A person’s genes influence the development of multiple sclerosis (MS), but so does the environment — both that in which an MS patient lives, and that which a patient creates through diet and other lifestyle choices, researchers said in a Thursday session at the 34th congress of the European Committee for Treatment and Research in Multiple Sclerosis (ECTRIMS) underway in Berlin.

Heritability, in fact, is a known driver of relative risk in MS, accounting for about 64 percent of all cases, said Ali Manouchehrinia, PhD, an assistant professor in the department of clinical neuroscience at the Karolinska Institutet, Sweden, while discussing the presentation “Environmental and Lifestyle Factors.”

But exactly how such relative risk translates into disease isn’t clear or well-understood.

In contrast, factors like sunlight and subsequent vitamin D absorption that geography makes available, are clear looking at any colored chart of MS cases by country, Manouchehrinia noted. Increasing evidence also suggests that exposure to organic solvents and the inflammation they cause can raise MS risk 10 times — almost as high as that of being a current smoker (13 times higher risk).

There’s also evidence linking the disease to systemic insults like infection with Epstein-Barr virus or mononucleosis, obesity in adolescence, night shift work, and a host of other things that make up daily life.

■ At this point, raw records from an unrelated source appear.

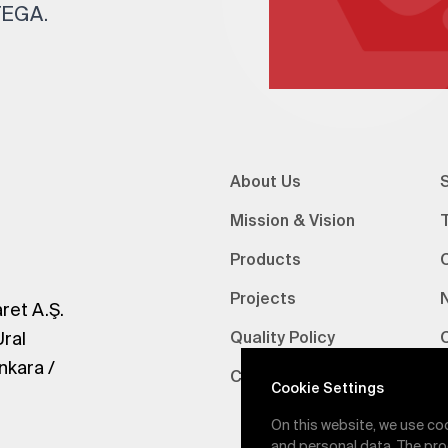
 TEGA.
About Us
S
Mission & Vision
Products
Projects
ret A.Ş.
Ural
Quality Policy
nkara /
Certifications
V
Cookie Settings
On this website, we use co
and personal data. The pro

“Our genetic structure has not changed, but our environment has changed a lot,” Manouchehrinia said, and there’s “growing evidence of environmental factors in disease.”

Salt, a dietary additive that now underlies almost everything making up the so-called Western diet,  probably is among the most intriguing of “Emerging Risk Factors,” said Ralf Linker, PhD, a professor in the neurology department of Friedrich-Alexander University in Erlangen, Germany, in a talk of the same title.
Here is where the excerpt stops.